“Il est où El Othmani ?”, “Il arrive ?”, “Oui, oui, il devrait être là dans quelques instants”, entend-on dans la salle ultra-bondée de journalistes où le fraîchement nommé Chef de gouvernement devait en principe faire sa première apparition officielle le 21 mars. Mais à la place du nouvel homme fort du parti, c’est l’ancien ministre de la Communication, Mustapha Khalfi, qui apparaît devant les caméras. Il fait la lecture d’un mot d’ouverture succinct, exprimant la volonté du Chef du gouvernement d’accélérer les pourparlers avec les autres partis. Tout au long de cette longue journée, où il reçoit à tour de rôle les principales formations politiques selon leur représentativité, El Othmani est resté silencieux, laissant les honneurs médiatiques aux partis venus négocier. “Il a toujours été conciliant. Il bouillonne de l’intérieur, mais ne laisse jamais rien transparaître. Il sait très bien se contrôler, n’oublions pas que c’est un psy !”, nous assure un responsable gouvernemental qui l’a connu de près. Le sourire aux lèvres, mais sans jamais desserrer les dents, il était tout le temps flanqué de trois membres du secrétariat général (Lahcen Daoudi, Mohamed Yatim et Mustafa Ramid).
“C’est un grand calme, doté de beaucoup de sang-froid et d’une extraordinaire capacité d’écoute”, nous confirme Abdessamad Sekkal, président pjdiste du conseil de la région de Rabat-Salé-Kénitra, qui a côtoyé El Othmani depuis le début des années 1980. Avare en paroles, il est aussi loin d’être l’homme des coups d’éclat. “Si Abdelilah Benkirane est spontané, Saâd-Eddine El Othmani est réservé. Les deux se complètent”, poursuit-il, diplomate. Mais ce que les Pjdistes ne diront jamais, respectueux qu’ils sont de la hiérarchie et de l’apport des deux leaders dans la normalisation du parti, c’est qu’El Othmani est l’antithèse même de son prédécesseur. “Benkirane est le feu tandis qu’El Othmani est le froid. On ramène l’un pour souffler sur les braises, tandis que l’autre est là pour éteindre les incendies”, résume ce journaliste qui a bien connu les deux hommes. Pour comprendre qui est le nouveau Chef de gouvernement, il faut remonter à ses débuts dans la mouvance islamiste, et à sa rencontre avec Abdelilah Benkirane.
Enfance amazighe
Né en 1956 au sein d’une famille de grands intellectuels et savants religieux à Inezgane, le jeune Saâd-Eddine est un rat de bibliothèque. Au lycée, il intègre parmi ses lectures les ouvrages de Sayid Qotb ou encore ceux de Hassan El Banna. Les idées des pères fondateurs de l’islam politique des Frères musulmans forgent sa conscience politique, ainsi que ses fréquentations. Il compte ainsi, parmi ses amis d’enfance, un certain Abdellah Baha. Ces pérégrinations intellectuelles le mènent d’abord à faire un court passage par la mouvance de prédication Addaâwa Wa Tabligh, mais le prédestinent en réalité à l’action politique. Ce sera chose faite en 1978. À l’âge de 22 ans, alors qu’il entame ses études de médecine à Casablanca, le jeune homme cède aux sirènes de l’activisme politique au sein de la Chabiba Islamiya de Abdelkrim Motiî. Il y fera la rencontre de sa vie, celle de Abdelilah Bankirane.
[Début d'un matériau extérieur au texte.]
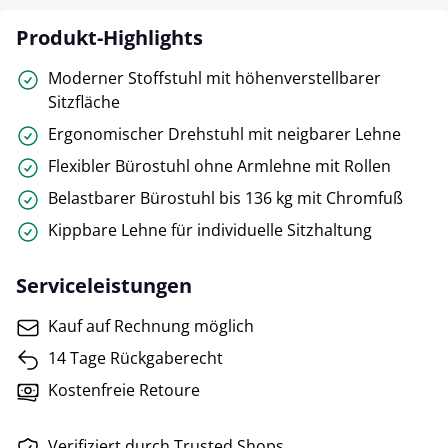
Produkt-Highlights
Moderner Stoffstuhl mit höhenverstellbarer
Sitzfläche
Ergonomischer Drehstuhl mit neigbarer Lehne
Flexibler Bürostuhl ohne Armlehne mit Rollen
Belastbarer Bürostuhl bis 136 kg mit Chromfuß
Kippbare Lehne für individuelle Sitzhaltung
Serviceleistungen
Kauf auf Rechnung möglich
14 Tage Rückgaberecht
Kostenfreie Retoure
Verifiziert durch Trusted Shops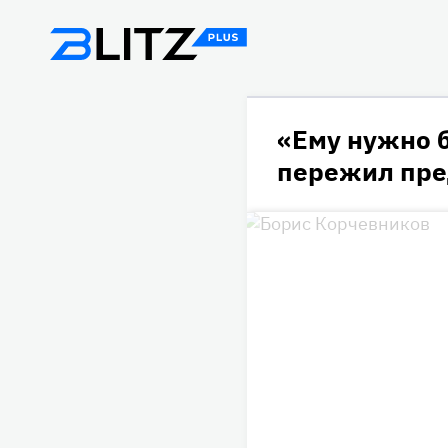
«Ему нужно 
пережил пре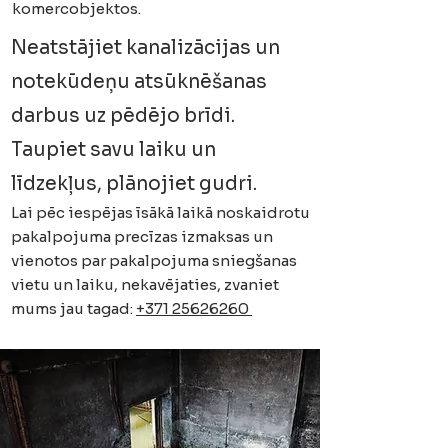
komercobjektos.
Neatstājiet kanalizācijas un
notekūdeņu atsūknēšanas
darbus uz pēdējo brīdi.
Taupiet savu laiku un
līdzekļus, plānojiet gudri.
Lai pēc iespējas īsākā laikā noskaidrotu
pakalpojuma precīzas izmaksas un
vienotos par pakalpojuma sniegšanas
vietu un laiku, nekavējaties, zvaniet
mums jau tagad:
+371 25626260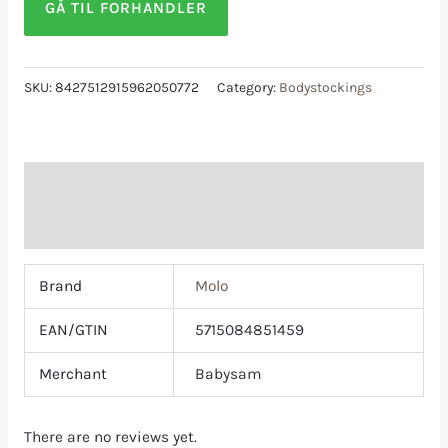
GÅ TIL FORHANDLER
SKU:
8427512915962050772
Category:
Bodystockings
Additional information
Reviews (0)
Brand
Molo
EAN/GTIN
5715084851459
Merchant
Babysam
There are no reviews yet.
Cet épisode fondateur pour El Othmani et pour l’islam politique marocain a aussi été tumultueux. La Chabiba est impliquée dans l’assassinat du leader socialiste Omar Benjelloun. Motiî réussit à quitter le sol marocain, dans des circonstances restées mystérieuses, laissant ses disciples derrière lui. C’est la rupture. Guidé par Benkirane et sa conviction qu’il faut que les “frères” sortent de la clandestinité, le groupuscule de militants, dont Benkirane et El Othmani, veut fonder un parti reconnu pour sortir de l’ombre. Avec Mohamed Yatim, El Othmani rédige l’acte fondateur de la Jamîya Al Islamiya. Un activisme qui finira par lui valoir une arrestation et le passage par la case prison en décembre 1981. “Je n’oublierai jamais cette date. Nous avons passé des mois, puis nous sommes sortis de prison sans jugement”, dira-t-il une fois ministre à la chaîne nationale tamazight.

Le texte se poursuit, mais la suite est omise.